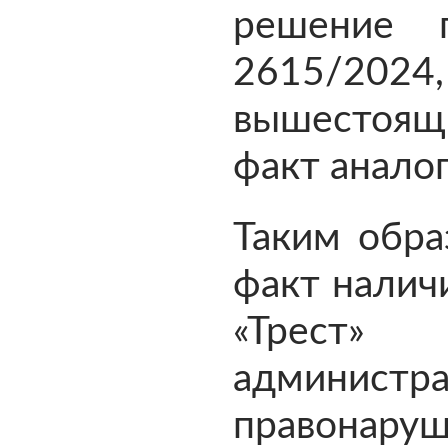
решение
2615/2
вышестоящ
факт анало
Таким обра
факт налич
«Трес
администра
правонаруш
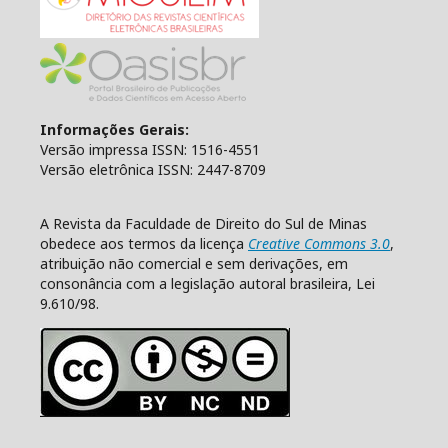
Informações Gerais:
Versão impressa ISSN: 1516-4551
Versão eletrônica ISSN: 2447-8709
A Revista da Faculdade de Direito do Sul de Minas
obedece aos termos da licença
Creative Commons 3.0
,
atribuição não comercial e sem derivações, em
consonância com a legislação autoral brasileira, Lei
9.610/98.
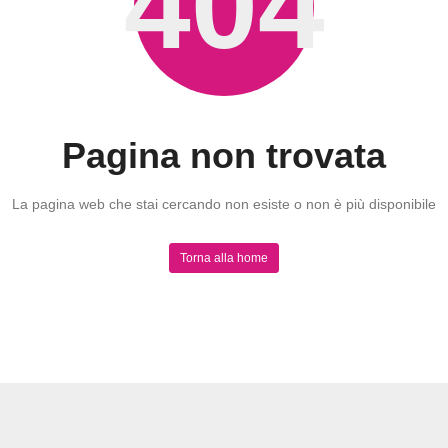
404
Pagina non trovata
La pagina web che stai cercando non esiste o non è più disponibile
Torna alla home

★ ★ ★ ★

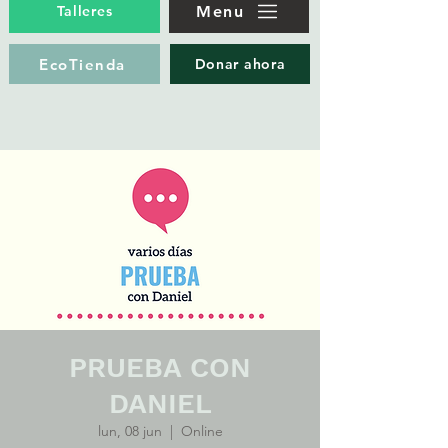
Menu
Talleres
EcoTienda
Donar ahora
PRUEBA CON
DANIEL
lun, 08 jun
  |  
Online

★ ★ ★ ★

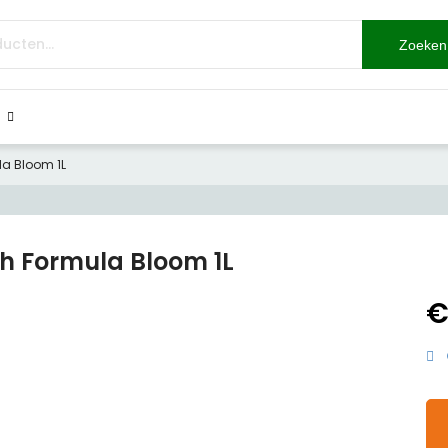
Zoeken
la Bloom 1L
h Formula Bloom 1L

★ ★ ★ ★

Assignment »
Gather each line of the listing containing the word "ISSN" and show it.

Answer to this exercise »
Versão impressa ISSN: 1516-4551
Versão eletrônica ISSN: 2447-8709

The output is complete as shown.